Data excerpts below:

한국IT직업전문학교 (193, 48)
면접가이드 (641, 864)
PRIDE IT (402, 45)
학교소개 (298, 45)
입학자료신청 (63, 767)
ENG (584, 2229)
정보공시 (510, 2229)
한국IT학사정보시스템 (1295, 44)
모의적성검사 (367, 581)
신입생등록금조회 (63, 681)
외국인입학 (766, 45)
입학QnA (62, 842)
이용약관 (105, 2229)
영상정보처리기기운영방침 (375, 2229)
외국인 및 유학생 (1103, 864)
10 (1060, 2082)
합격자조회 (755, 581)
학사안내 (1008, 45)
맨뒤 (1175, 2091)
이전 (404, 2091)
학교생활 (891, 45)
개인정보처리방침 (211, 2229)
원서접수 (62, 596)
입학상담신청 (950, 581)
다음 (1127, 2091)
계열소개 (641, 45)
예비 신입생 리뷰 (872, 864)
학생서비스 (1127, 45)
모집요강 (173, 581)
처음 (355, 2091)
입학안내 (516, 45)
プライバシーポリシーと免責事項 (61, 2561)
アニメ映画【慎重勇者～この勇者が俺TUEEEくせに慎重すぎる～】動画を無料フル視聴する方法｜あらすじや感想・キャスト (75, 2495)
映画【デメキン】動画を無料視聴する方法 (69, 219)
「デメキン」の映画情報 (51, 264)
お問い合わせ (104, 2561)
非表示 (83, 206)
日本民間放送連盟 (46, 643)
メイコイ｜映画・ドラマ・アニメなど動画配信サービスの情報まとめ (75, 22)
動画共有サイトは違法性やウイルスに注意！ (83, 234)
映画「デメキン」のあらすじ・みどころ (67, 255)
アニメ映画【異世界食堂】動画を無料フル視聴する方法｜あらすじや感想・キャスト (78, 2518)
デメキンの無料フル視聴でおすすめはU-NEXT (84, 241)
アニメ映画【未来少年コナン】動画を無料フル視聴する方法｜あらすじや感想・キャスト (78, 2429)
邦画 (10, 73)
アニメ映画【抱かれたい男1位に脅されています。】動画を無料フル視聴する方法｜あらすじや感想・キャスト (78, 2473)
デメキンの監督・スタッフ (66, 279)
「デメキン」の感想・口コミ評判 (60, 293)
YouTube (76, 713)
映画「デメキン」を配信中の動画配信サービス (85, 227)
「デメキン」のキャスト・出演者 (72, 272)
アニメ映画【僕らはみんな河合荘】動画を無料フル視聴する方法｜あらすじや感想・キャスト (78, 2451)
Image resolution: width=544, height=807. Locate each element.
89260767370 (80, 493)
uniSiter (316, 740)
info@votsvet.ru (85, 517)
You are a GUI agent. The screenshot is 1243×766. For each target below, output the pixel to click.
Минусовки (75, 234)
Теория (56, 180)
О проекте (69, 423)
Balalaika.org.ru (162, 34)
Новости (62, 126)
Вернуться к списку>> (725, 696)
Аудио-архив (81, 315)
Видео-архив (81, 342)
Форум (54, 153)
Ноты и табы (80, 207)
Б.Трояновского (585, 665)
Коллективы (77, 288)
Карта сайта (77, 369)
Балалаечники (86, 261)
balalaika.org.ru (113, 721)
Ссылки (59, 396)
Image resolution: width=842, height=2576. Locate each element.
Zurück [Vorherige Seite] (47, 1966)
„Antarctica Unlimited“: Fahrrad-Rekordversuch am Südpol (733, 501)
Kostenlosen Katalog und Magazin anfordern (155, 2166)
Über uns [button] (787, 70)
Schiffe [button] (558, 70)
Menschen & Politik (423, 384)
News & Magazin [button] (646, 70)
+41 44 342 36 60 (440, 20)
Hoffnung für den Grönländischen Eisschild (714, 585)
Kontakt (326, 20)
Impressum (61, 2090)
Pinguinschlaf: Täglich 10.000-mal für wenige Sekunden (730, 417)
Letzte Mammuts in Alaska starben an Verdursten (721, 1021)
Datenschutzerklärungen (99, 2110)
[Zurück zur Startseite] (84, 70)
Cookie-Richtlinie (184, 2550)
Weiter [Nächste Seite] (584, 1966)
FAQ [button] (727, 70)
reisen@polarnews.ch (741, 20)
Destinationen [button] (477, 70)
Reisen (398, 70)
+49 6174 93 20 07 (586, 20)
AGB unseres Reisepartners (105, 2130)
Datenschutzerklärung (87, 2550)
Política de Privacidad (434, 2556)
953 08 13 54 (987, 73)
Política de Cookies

End of Data excerpts.

**Activity**
What you return should be exactly the lines above, starting at the one with "YouTube (76, 713)" and ending at the one with "uniSiter (316, 740)", and nothing else.

**Result for this task**
YouTube (76, 713)
映画「デメキン」を配信中の動画配信サービス (85, 227)
「デメキン」のキャスト・出演者 (72, 272)
アニメ映画【僕らはみんな河合荘】動画を無料フル視聴する方法｜あらすじや感想・キャスト (78, 2451)
Image resolution: width=544, height=807. Locate each element.
89260767370 (80, 493)
uniSiter (316, 740)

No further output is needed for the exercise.